Monday, 25 February 2013

I Love My Imperfect Family

Mum Brought The Party To Us Through Food

In the last 2 weeks, as we celebrated Lunar New Year as a family, I had given much thought to what family is about.  With just my weekly visits, I don’t see Mum and Dad often enough, though David begs to differ unless something delicious is brewing on Mum’s stove.  What he sees as lunch, I saw as love.

Mum and Dad know that I am never far away.  I often dig out the treasures of past childhood memories from within my heart as a means to help me ride the rough of adulthood.  In the Tarot language, we call this the “6 of Cups” moment.  In the marketing language, I call it “Mum’s Exquisite Culinary Delights Prepared With Love” ( I have to be 'marketing-savvy' about how I term this with Mum so that she'll do more of it).

Over the last 2 weeks, we had been bonding over Mum’s home-cooked lunches.  We have been eating our way to a comatose state whilst catching up with the extended family on everything from babies, to weddings, to work, right down to the recent hot topic about facing an over-crowded Singapore.

The more we had to eat, the livelier the discussions were, across the dining table.  It’s not just merely food.  It’s Mum’s cooking.  There’s a magic dust she sprinkles over her cooking that creates all the animated chatter and the loud laughter.

We Brought The Party To Dad With The Feasting

Even Dad had a lot of fun.  Ever since Dad’s health deteriorated over the years, given that he had suffered a “silent” stroke, Mum tried to bring any form of celebrations at home so that he could enjoy them without having to move about too much. He definitely enjoyed the array of dishes Mum cooked to celebrate the Lunar New Year.  He didn’t even mind tottering gingerly across the kitchen for half an hour to take his place at the kitchen table so that Mum could serve him some of his favorite dishes.  It was the only exercise he did for that month I think…tottering across the kitchen.

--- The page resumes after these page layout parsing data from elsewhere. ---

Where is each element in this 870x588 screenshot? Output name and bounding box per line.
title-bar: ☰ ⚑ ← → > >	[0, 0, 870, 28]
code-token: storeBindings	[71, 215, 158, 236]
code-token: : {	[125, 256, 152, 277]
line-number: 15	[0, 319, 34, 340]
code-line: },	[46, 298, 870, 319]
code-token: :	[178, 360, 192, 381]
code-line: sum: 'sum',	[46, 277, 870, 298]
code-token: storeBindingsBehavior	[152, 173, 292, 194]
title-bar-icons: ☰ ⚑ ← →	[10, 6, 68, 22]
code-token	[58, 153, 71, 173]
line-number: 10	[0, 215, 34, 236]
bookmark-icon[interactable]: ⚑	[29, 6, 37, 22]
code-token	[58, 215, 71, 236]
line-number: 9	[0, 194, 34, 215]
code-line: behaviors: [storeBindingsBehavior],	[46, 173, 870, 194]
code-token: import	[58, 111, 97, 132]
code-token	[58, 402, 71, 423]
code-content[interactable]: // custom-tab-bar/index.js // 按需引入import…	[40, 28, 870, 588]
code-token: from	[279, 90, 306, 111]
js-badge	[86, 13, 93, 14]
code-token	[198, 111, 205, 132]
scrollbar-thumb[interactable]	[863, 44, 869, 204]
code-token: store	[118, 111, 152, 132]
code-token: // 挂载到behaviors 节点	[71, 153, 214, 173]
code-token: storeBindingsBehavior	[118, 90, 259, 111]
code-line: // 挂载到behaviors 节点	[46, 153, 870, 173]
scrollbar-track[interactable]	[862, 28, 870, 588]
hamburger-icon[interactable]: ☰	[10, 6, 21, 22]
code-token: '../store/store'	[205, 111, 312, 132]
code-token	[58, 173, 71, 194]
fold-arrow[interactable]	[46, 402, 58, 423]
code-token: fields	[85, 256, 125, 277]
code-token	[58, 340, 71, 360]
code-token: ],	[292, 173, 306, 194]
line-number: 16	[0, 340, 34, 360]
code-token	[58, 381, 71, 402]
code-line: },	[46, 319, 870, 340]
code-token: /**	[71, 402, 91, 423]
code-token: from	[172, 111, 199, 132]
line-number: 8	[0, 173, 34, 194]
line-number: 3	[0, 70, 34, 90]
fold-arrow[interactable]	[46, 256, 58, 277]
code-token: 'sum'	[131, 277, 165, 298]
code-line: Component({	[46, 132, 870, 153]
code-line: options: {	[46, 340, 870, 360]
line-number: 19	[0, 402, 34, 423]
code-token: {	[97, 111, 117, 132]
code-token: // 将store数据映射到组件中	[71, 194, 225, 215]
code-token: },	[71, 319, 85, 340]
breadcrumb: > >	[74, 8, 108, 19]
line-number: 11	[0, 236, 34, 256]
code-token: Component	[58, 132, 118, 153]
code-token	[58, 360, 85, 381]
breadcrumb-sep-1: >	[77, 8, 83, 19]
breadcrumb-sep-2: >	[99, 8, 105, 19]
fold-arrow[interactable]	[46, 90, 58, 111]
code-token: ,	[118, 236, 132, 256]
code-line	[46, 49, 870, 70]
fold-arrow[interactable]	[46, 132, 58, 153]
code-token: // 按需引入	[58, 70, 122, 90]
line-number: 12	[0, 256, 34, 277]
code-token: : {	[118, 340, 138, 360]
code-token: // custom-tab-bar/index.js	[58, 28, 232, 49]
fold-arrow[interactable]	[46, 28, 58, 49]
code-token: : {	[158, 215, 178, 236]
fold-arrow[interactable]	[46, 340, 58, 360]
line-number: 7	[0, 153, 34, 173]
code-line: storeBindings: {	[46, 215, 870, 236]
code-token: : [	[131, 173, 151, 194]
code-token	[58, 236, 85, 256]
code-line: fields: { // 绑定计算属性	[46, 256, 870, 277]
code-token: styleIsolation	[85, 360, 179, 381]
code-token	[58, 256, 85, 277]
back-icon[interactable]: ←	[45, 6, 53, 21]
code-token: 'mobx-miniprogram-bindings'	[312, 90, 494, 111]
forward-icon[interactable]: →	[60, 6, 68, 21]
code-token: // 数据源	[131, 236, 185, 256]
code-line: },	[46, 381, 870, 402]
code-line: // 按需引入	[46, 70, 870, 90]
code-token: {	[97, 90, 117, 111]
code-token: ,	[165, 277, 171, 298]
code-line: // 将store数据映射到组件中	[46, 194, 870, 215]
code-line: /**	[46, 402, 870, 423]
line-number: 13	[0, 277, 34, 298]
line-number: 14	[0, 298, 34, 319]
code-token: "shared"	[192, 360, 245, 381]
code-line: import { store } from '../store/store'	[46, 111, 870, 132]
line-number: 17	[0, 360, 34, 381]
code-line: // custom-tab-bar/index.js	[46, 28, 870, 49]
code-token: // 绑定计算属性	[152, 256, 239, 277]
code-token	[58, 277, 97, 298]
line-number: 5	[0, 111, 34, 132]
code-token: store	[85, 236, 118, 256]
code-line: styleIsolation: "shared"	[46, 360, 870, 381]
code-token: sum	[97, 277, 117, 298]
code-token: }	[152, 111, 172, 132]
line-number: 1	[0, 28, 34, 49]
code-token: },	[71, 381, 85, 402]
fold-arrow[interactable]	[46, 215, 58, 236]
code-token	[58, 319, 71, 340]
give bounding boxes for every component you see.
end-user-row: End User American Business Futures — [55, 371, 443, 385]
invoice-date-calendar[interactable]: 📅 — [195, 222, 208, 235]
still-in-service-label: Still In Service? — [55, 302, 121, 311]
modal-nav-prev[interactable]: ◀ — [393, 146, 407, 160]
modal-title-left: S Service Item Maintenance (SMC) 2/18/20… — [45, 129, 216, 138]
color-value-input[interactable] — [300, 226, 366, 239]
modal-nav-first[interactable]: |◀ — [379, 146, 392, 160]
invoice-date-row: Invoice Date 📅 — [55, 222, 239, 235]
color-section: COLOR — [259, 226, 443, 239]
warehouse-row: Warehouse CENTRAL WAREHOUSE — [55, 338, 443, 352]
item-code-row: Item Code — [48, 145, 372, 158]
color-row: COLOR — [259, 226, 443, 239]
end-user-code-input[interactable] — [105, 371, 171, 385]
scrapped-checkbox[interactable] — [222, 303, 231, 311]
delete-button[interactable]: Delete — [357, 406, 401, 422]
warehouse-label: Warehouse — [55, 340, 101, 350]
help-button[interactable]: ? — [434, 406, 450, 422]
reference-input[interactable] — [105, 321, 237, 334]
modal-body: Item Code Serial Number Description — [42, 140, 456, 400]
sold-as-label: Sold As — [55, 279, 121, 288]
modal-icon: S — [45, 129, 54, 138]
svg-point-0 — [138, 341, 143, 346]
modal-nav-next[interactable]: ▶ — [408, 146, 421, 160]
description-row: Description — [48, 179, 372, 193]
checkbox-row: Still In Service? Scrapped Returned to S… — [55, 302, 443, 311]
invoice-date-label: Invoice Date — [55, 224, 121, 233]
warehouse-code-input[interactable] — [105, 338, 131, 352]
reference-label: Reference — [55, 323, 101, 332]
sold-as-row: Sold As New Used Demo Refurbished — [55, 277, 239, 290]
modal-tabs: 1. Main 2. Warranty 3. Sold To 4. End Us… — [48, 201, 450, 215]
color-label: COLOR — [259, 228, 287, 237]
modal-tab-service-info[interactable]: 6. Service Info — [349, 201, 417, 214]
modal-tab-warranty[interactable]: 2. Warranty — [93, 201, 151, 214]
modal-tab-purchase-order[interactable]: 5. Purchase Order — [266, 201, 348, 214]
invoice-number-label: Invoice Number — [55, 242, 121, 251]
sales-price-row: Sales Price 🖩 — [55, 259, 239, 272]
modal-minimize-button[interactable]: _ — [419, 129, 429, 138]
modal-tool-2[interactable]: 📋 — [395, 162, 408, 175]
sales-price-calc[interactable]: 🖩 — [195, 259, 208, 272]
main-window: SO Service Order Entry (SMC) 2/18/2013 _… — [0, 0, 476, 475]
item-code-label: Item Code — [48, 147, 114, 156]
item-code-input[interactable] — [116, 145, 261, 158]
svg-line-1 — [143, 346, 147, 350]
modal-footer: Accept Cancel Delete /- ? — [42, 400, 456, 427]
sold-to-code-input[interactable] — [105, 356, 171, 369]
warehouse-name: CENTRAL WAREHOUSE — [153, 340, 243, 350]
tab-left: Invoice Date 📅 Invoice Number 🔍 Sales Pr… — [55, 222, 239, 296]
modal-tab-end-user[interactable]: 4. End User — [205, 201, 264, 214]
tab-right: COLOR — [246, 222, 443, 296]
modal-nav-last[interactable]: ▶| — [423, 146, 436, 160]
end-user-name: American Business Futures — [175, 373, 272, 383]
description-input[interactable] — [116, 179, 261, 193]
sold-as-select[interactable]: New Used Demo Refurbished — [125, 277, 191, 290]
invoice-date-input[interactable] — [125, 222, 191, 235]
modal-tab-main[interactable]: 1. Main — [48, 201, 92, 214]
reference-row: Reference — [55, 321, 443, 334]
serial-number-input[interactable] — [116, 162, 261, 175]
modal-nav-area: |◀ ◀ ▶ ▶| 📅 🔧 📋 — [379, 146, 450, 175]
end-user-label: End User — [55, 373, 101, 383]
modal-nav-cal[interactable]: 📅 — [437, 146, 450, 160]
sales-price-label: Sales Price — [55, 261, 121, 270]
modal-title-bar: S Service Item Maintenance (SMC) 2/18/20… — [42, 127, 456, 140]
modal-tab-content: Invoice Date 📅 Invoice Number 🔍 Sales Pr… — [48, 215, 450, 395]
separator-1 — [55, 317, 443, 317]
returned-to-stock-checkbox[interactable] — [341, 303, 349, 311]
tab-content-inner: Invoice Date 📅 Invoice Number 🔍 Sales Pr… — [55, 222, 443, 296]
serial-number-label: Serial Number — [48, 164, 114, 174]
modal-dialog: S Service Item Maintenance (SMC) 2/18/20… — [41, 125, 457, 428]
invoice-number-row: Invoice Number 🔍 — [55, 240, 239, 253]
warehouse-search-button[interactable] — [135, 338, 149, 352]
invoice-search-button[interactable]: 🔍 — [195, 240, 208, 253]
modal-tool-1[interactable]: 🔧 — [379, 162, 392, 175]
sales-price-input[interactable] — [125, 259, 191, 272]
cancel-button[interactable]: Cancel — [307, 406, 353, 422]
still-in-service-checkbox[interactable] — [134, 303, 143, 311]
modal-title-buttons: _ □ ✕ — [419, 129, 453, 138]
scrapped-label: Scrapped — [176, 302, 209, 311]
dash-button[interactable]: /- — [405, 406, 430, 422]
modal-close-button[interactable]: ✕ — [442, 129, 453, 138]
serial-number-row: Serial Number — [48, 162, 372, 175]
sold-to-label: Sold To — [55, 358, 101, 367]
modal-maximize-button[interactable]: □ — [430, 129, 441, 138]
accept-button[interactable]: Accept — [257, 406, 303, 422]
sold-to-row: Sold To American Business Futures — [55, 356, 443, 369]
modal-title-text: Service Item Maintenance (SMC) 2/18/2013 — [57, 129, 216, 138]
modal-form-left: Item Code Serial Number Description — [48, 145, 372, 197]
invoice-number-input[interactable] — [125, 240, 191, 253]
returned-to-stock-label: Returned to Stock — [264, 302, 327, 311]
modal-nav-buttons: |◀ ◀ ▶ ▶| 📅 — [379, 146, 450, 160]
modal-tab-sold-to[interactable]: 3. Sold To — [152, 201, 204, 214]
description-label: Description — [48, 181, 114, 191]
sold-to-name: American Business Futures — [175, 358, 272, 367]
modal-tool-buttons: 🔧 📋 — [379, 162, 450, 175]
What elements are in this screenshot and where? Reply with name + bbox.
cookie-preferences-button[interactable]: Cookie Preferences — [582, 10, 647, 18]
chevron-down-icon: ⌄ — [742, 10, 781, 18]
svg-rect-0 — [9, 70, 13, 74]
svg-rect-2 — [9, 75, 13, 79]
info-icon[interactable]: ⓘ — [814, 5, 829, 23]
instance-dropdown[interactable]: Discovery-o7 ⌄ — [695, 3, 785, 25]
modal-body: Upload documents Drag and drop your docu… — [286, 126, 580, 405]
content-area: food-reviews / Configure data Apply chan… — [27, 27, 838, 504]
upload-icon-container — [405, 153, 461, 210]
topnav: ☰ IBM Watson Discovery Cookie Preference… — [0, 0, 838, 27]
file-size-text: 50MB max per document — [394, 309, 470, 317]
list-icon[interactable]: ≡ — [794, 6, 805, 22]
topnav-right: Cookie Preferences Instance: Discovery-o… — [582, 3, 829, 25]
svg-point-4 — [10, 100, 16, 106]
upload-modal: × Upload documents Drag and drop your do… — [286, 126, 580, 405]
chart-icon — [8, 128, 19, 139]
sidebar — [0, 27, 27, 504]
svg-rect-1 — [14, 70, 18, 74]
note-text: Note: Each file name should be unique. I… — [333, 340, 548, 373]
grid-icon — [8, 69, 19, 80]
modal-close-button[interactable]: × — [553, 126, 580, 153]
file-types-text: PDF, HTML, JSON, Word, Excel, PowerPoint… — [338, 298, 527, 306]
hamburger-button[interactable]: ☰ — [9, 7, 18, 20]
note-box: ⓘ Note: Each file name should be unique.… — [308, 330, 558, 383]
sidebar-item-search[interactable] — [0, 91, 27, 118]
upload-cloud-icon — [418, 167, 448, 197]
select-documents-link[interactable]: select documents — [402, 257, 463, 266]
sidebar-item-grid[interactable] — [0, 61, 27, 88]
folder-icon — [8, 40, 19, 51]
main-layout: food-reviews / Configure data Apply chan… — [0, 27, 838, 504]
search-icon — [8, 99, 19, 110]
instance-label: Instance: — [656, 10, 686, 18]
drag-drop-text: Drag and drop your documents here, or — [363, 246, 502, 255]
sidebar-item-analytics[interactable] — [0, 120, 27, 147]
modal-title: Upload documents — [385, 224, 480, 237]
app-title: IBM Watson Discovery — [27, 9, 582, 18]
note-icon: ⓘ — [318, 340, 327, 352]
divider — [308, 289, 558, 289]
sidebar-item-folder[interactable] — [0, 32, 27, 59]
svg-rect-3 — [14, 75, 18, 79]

Although Dad just sat there in his favorite chair  most of the time to enjoy the family around him, and he didn’t talk much because his speech was a wee bit slower than usual, his mind is still lucid as ever.   From time to time, he would interject about a topic closest to his heart – his dislike for “The Establishment”.  For me, that was wonderful to see because it’s a sign of his unwavering fighting spirit within him.  Also, while I noticed that he might be physically slower and got quite tired often, I saw him reach out a hand to grab my nephew, pulling him closer so that he could play with the little boy.  I thought that was amazing for someone who took half an hour just to shuffle across a tiny kitchen.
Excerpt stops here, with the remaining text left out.